# Metrics
This folder defines utilities for parsing validation/evaluation logs, calculating evaluation metrics (i.e. % resolved), and retrieving result and evaluation-oriented data structures quickly.
We present an overview of the available tools.

**`getters.py`**

A number of getter functions for converting raw logs and evaluation data structures into results.
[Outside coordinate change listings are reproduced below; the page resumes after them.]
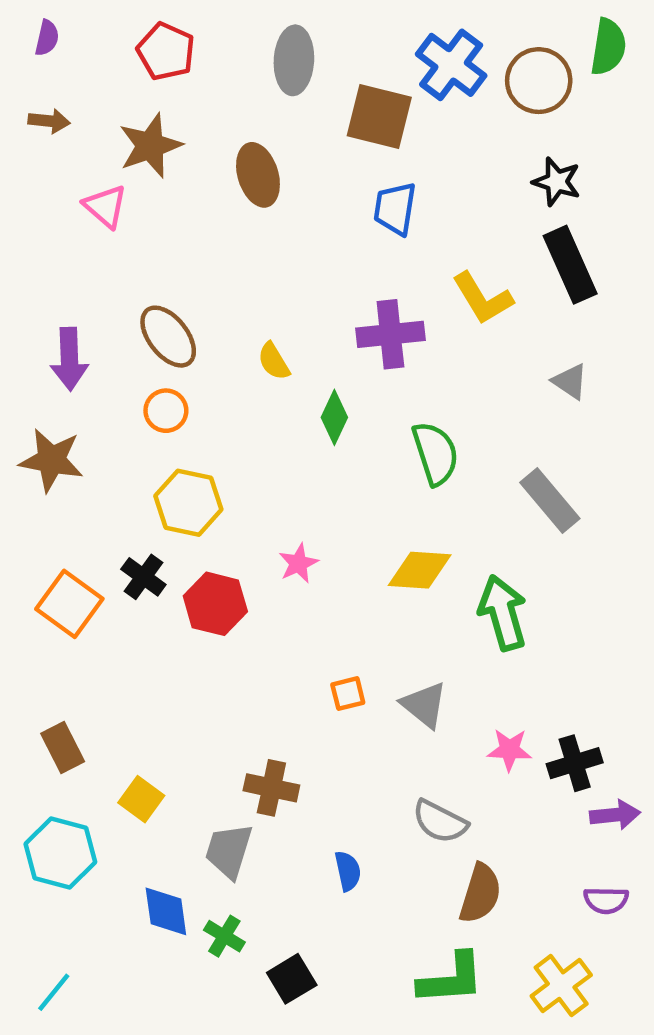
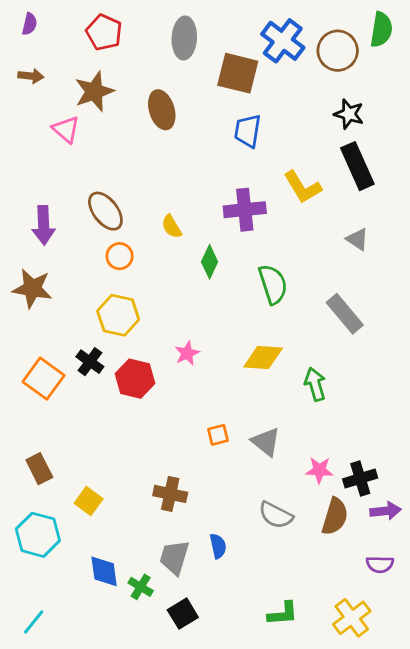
orange circle: (166, 411) -> (120, 256), moved
green arrow: (503, 613) -> (315, 384), size x0.7
gray trapezoid: (229, 851) -> (174, 557), moved
brown semicircle: (480, 893) -> (335, 516), moved
green L-shape: (451, 979) -> (283, 614), size x0.7

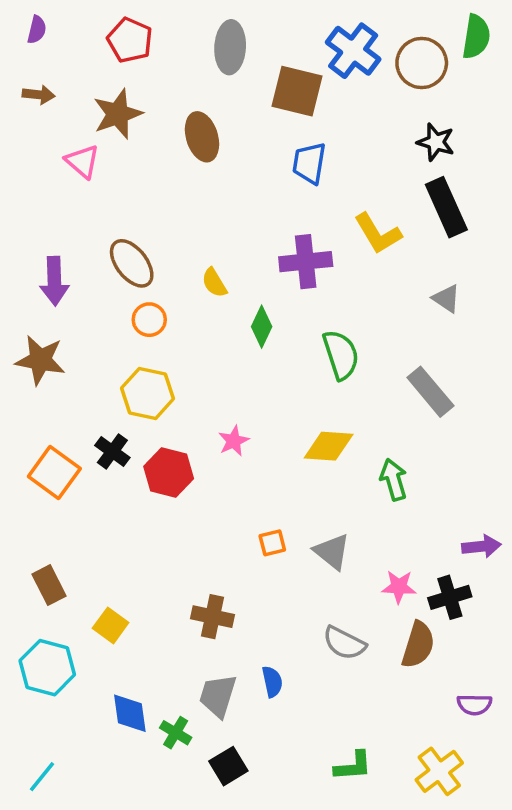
purple arrow: (386, 511) -> (481, 546), moved

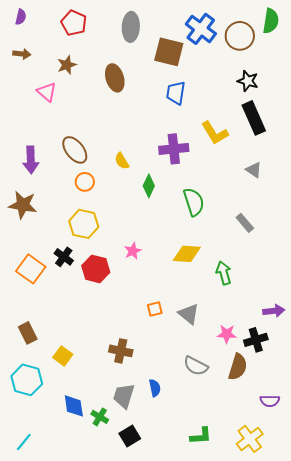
brown star: (118, 114) -> (67, 65), size x0.7
gray rectangle: (430, 392) -> (245, 223), size x0.7

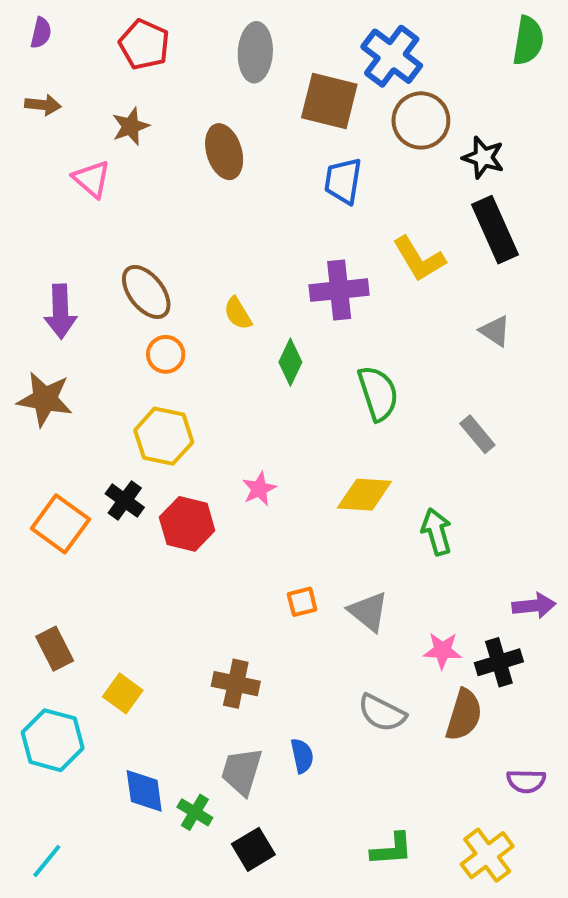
brown circle: (240, 36) -> (421, 120), moved

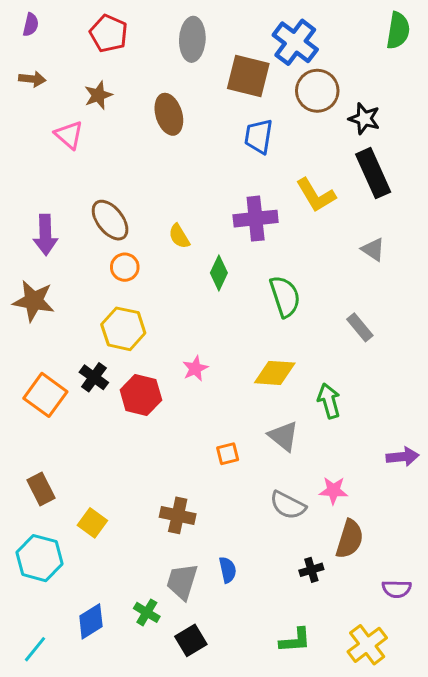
gray triangle: (368, 612) -> (283, 436), moved
black cross: (499, 662) -> (311, 570), moved, size x0.7
gray semicircle: (382, 713) -> (288, 505), moved
blue diamond: (144, 791) -> (91, 621), moved, turned 66

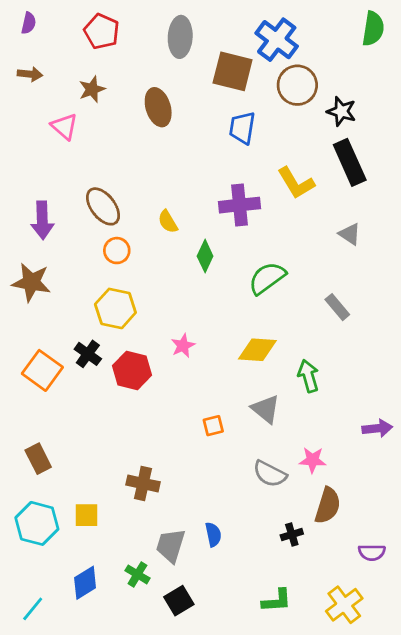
green semicircle: (285, 296) -> (267, 278), turned -108
brown cross: (178, 515) -> (143, 483), moved
yellow square: (92, 523) -> (86, 515), moved, turned -36

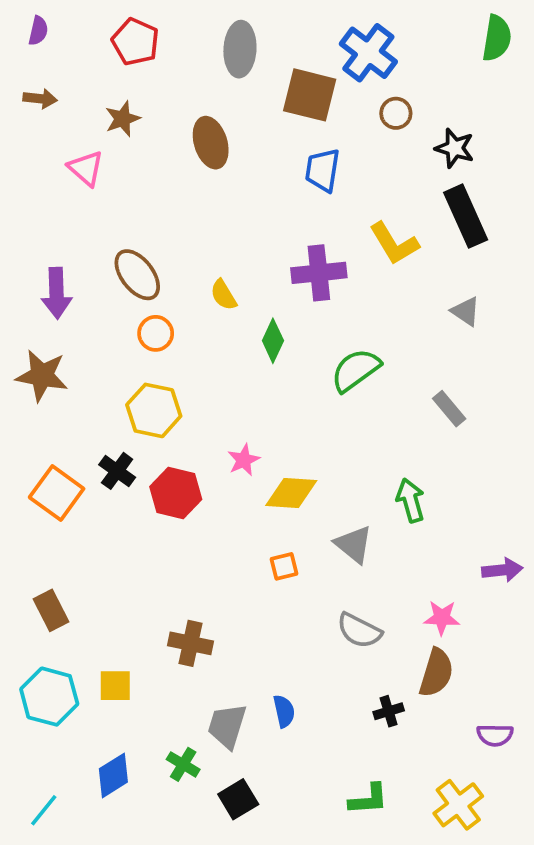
brown circle: (297, 85) -> (396, 113), size x0.6
yellow diamond: (257, 350) -> (291, 493), moved
pink star: (313, 460) -> (442, 618), moved

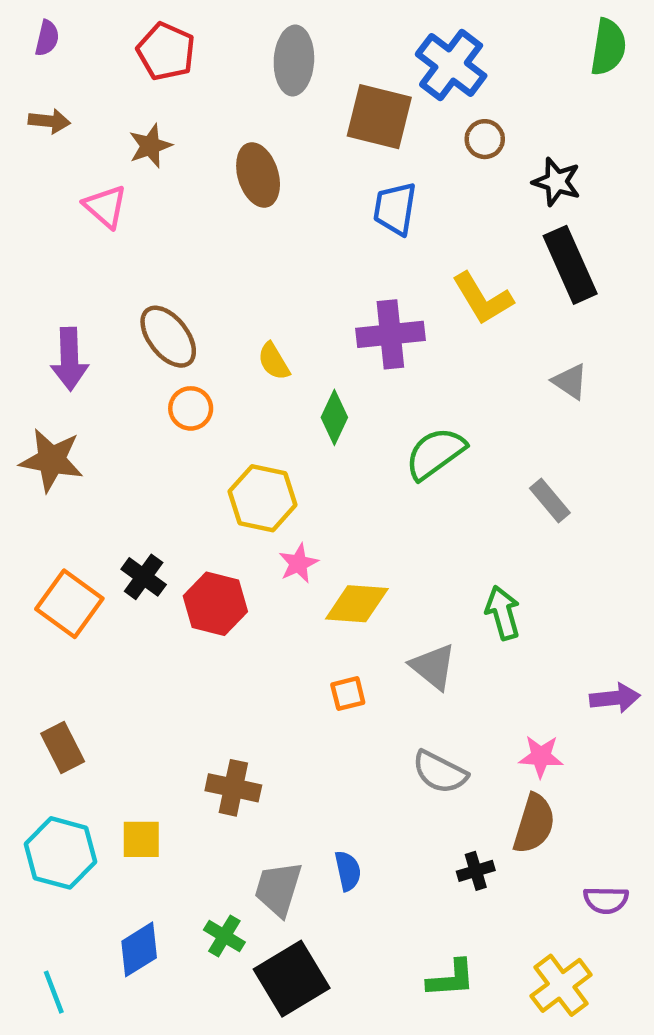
yellow hexagon: (154, 410) -> (263, 498), moved
black square: (238, 799) -> (292, 979), size x1.5
cyan line: (44, 810) -> (54, 992), turned -60

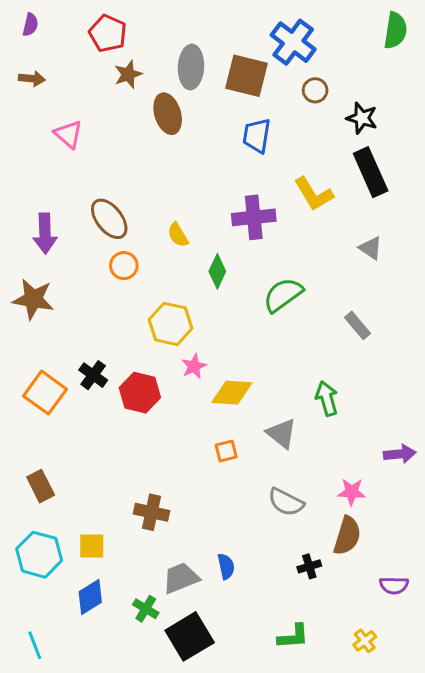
gray ellipse: (294, 61) -> (191, 67), moved
brown star: (150, 146) -> (128, 74), moved
gray trapezoid: (278, 889) -> (181, 578), turned 51
blue diamond: (139, 949) -> (90, 597), moved
yellow cross: (561, 985) -> (365, 641), size x0.6

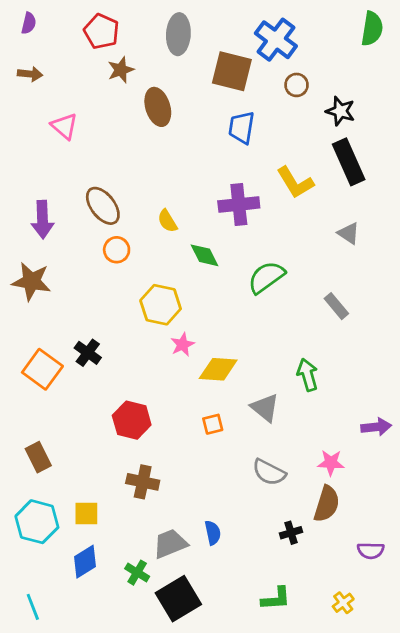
gray ellipse: (191, 67) -> (178, 34), moved
green diamond: (217, 271) -> (204, 255), turned -52
red hexagon: (140, 393) -> (132, 420), moved

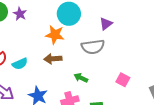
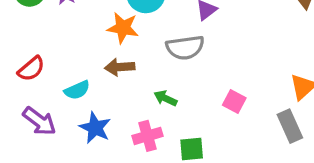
cyan semicircle: (20, 64) -> (77, 90), moved

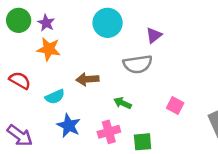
orange star: (123, 28) -> (49, 49), moved
red semicircle: (31, 69) -> (20, 80), turned -110
purple arrow: (39, 121) -> (20, 136), moved

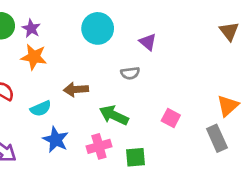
purple triangle: (154, 35) -> (148, 42), turned -42
gray semicircle: (138, 64) -> (130, 73), size x0.6
green arrow: (123, 103) -> (114, 115), size x1.5

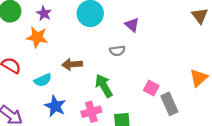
purple star: (31, 28) -> (44, 13), moved
green arrow: (114, 115) -> (104, 86), turned 35
gray rectangle: (217, 138) -> (169, 104), moved

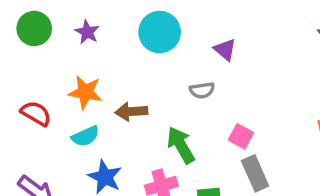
orange star: (37, 37) -> (85, 92), moved
pink square: (151, 88) -> (241, 136), moved
gray rectangle: (169, 104) -> (255, 173), moved

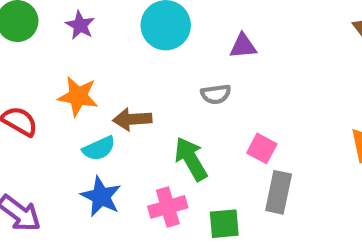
purple triangle: (225, 50) -> (243, 46), turned -45
cyan semicircle: (85, 136) -> (99, 148), moved
gray rectangle: (255, 173) -> (279, 192), turned 36

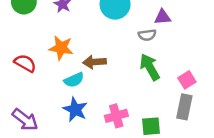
gray semicircle: (216, 94) -> (147, 35), moved
pink square: (262, 148) -> (187, 80), moved, turned 30
green arrow: (191, 159) -> (150, 67), moved

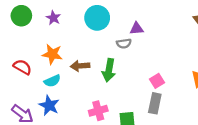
green arrow: (150, 67) -> (109, 70), moved, turned -140
cyan semicircle: (74, 80) -> (52, 81), moved
blue star: (75, 109) -> (49, 105), moved

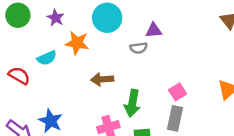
orange star: (52, 54) -> (77, 43), moved
brown arrow: (80, 66) -> (102, 79), moved
green arrow: (109, 70) -> (132, 103), moved
cyan semicircle: (52, 81) -> (47, 58), moved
The available functions are the following:

* `get_diffs(sm_1: Dict, sm_2: Dict)`: Compare two evaluation `status_map`s to get which tests have different results.
* `get_logs_eval(log_fp: str)`: Given an evaluation log file, this function returns an evaluation `status_map`.
* `get_logs_gold(log_fp: str)`: Given a validation log file, this function returns logs of the test results from before and after the gold patch is applied.
* `log_path_to_sms(log_fp: str, log_parser)`: Given a validation log file, this function returns `status_map`s of the test results from before and after the gold patch is applied.

<hr />

**`log_parsers.py`**

Contains repository-specific functions that define how to parse evaluation and validation logs for test results.
All functions are named with the `parse_log_*` header, where each function takes in a log and returns an evaluation `status_map`.
This file is used extensively by the rest of the functionalities in `metrics/`.

<hr />

**`conversion.py`**

Parses validation logs into an evaluation data structure which is referred to in the code as a `status_map`.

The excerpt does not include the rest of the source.